The river is full of schools of tiny fish that suck your feet while you're attempting to lay back and view the Pont du Gard itself. If you can manage to stand still long enough you'll have clean feet. The unbearable heat suddenly became no problem once we were wet and refreshed. We quickly got dried and changed at the public restroom and headed back. Upon returning to the Museum we ducked inside the theater to cool down and watch a film about the Pont du Gard then headed back to the bus. Again, you catch the returning bus on the near side of the roundabout – not the side you got off from. We were all standing on the far side as the bus to Nimes pulled up across the road, I ran to catch the driver who reluctantly swung around and picked all 7 of us up before proceeding onto Nimes. Had I not done that we would have been in the sun for another hour.
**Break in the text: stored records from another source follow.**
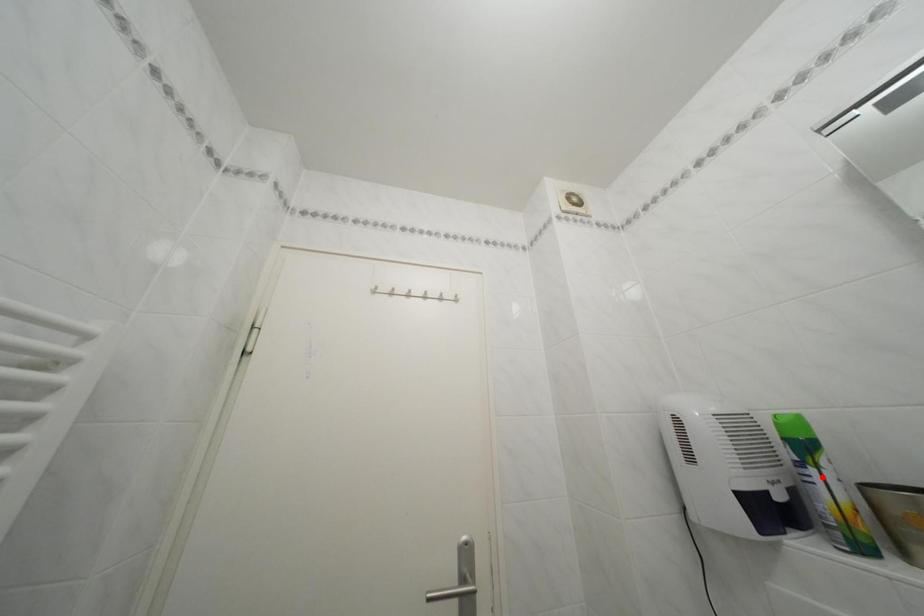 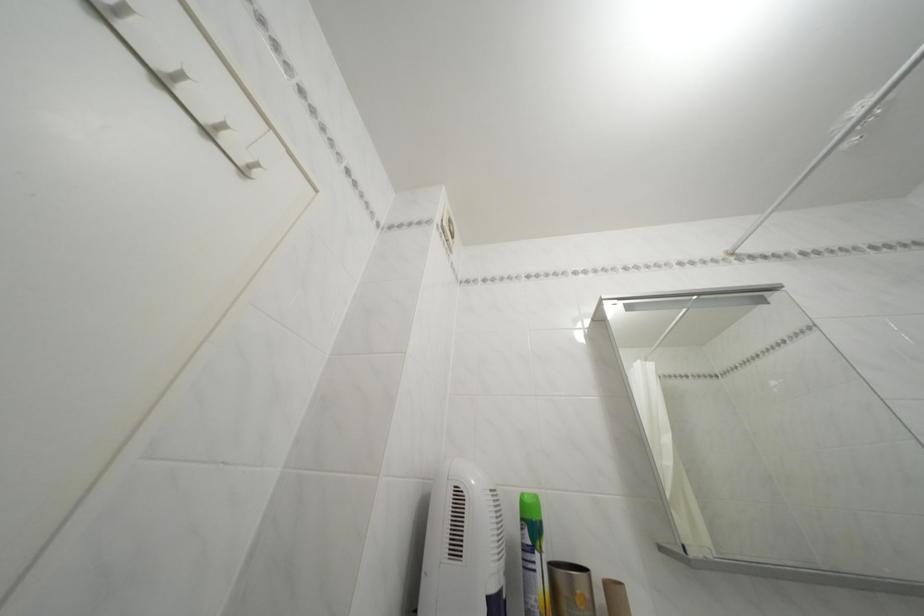 In the second image, find the point that corresponds to the highlighted location in the first image.

(545, 562) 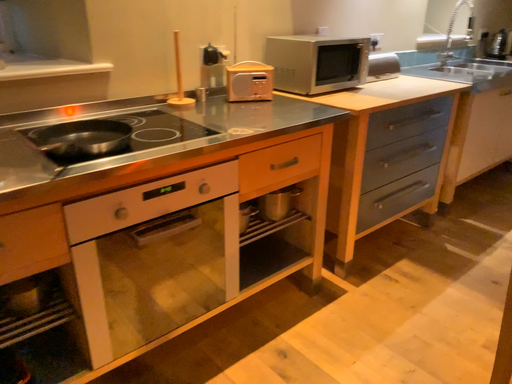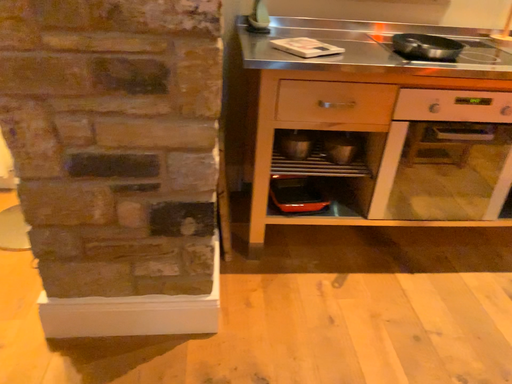 Question: How did the camera likely rotate when shooting the video?

Choices:
 (A) rotated right
 (B) rotated left

Answer: (B) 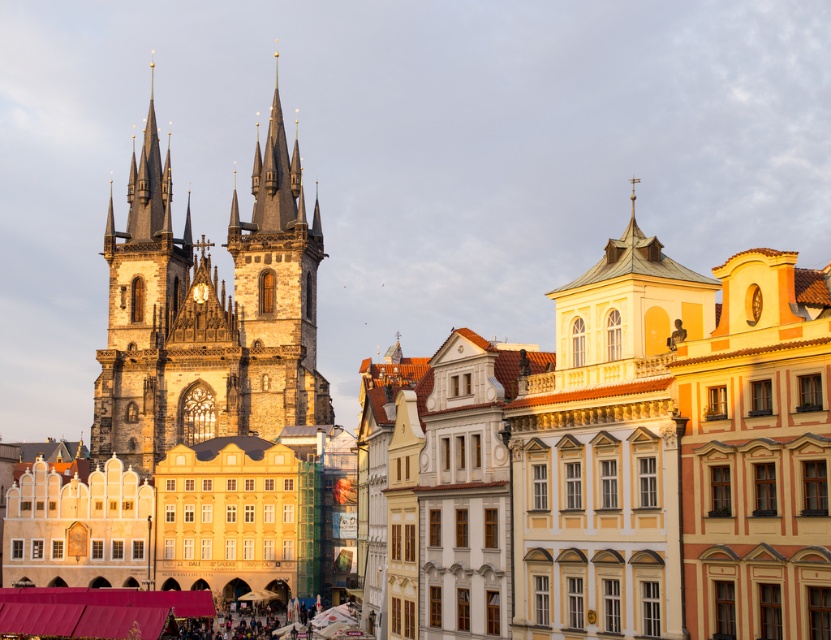 Question: Is dark stone tower at left smaller than dark stone tower at center?

Choices:
 (A) no
 (B) yes

Answer: (A)

Question: From the image, what is the correct spatial relationship of dark stone tower at left in relation to dark stone tower at center?

Choices:
 (A) left
 (B) right

Answer: (A)

Question: Among these objects, which one is nearest to the camera?

Choices:
 (A) dark stone tower at left
 (B) dark stone tower at center

Answer: (A)

Question: Which of the following is the farthest from the observer?

Choices:
 (A) (259, 321)
 (B) (150, 243)

Answer: (B)

Question: Among these points, which one is nearest to the camera?

Choices:
 (A) (188, 372)
 (B) (244, 288)

Answer: (B)

Question: Can you confirm if dark stone tower at left is smaller than dark stone tower at center?

Choices:
 (A) yes
 (B) no

Answer: (B) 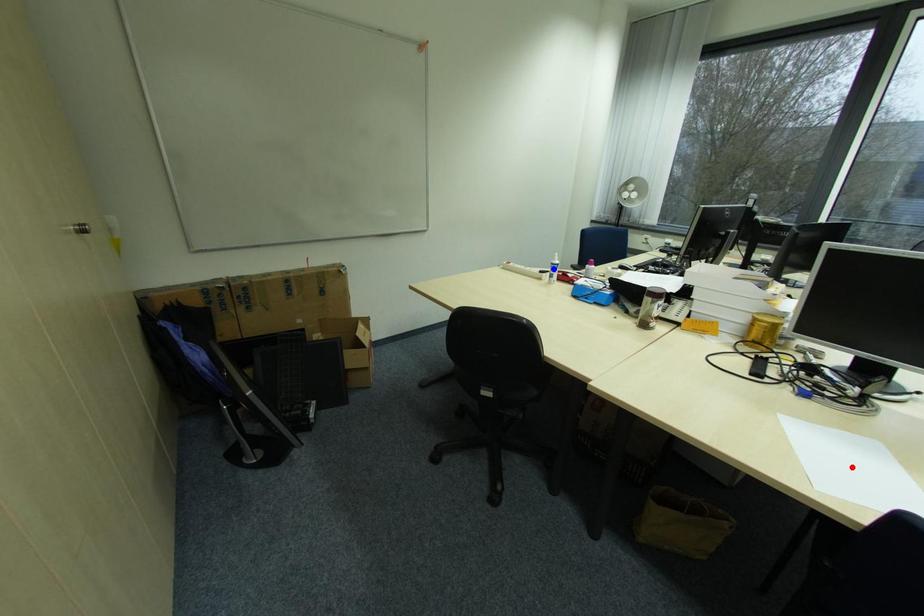 Question: In the image, two points are highlighted. Which point is nearer to the camera? Reply with the corresponding letter.

Choices:
 (A) blue point
 (B) red point

Answer: (B) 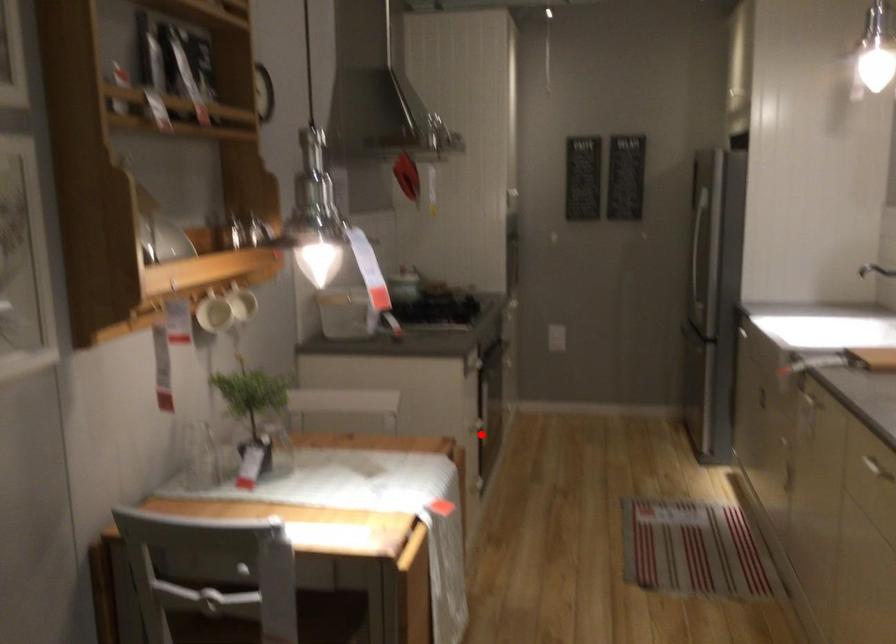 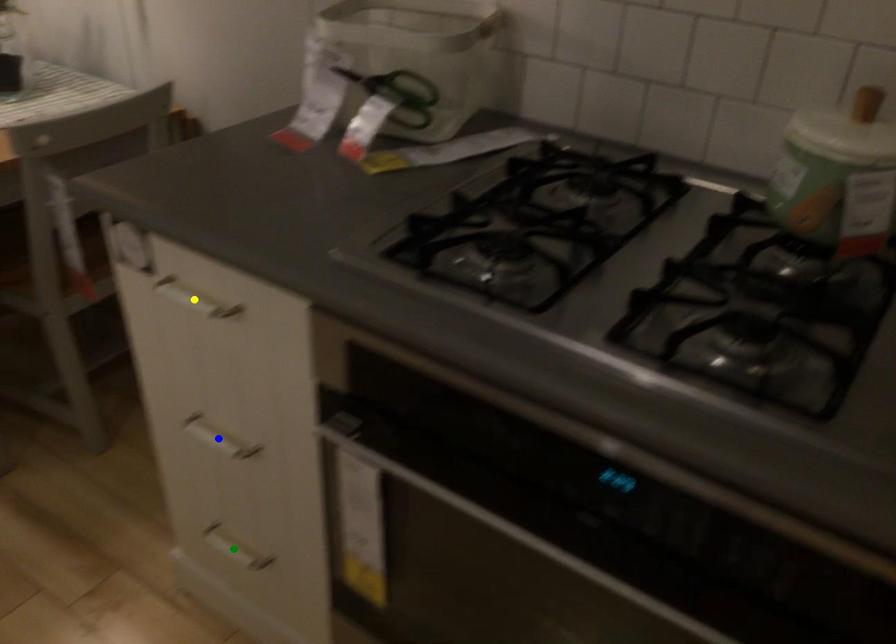 Question: I am providing you with two images of the same scene from different viewpoints. A red point is marked on the first image. You are given multiple points on the second image. Which point in image 2 is actually the same real-world point as the red point in image 1?

Choices:
 (A) blue point
 (B) green point
 (C) yellow point

Answer: (A) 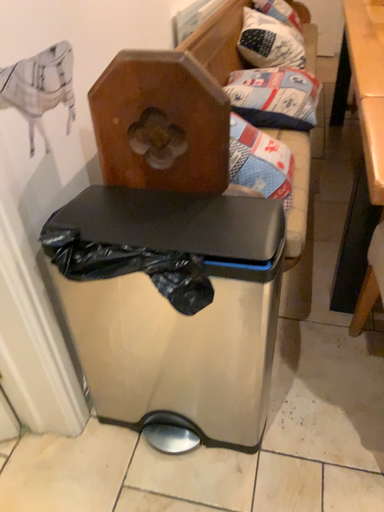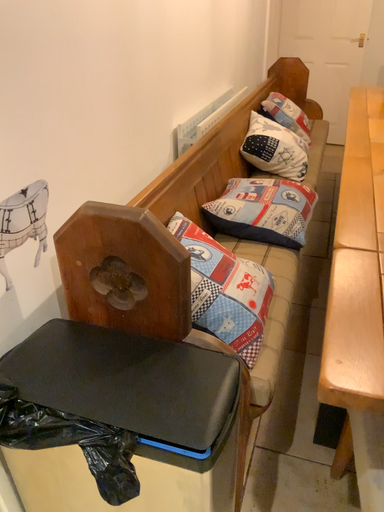 Question: How did the camera likely rotate when shooting the video?

Choices:
 (A) rotated downward
 (B) rotated upward

Answer: (B) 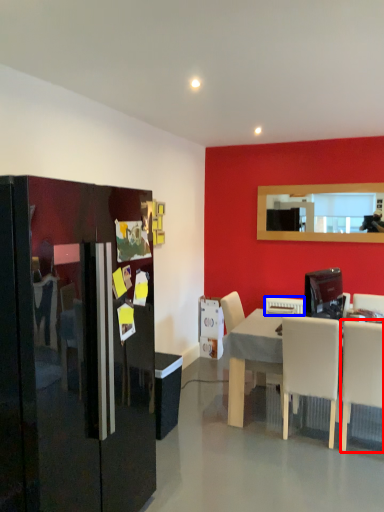 Question: Among these objects, which one is nearest to the camera, chair (highlighted by a red box) or appliance (highlighted by a blue box)?

Choices:
 (A) chair
 (B) appliance

Answer: (A)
The return journey was a bit different as we turned left and drove through the very tiny roads of the hilltop town of Castillon du Gard. I was not at all prepared for this so I don't have any decent photos but if you google it you can see this very photogenic little town on it's hilltop. I'm not sure we went that way because it was definitely out of the way nor can I guarantee your bus will take the same route but if it does keep your camera ready as it goes by in a flash. Leaving Castillon du Gard you descend to the valley floor and drive past miles of grape vines – you're in wine country here..
The Pont du Gard can also be accessed from Avignon as well. I recommend taking the Tango bus as it is easy (once we got our tickets), reasonably quick and very cheap. We saw people selling Pont du Gard transportation for 5 times more. If you take the bus you can spend the money you saved on lunch across the river and spend the day at Pont Du Gard.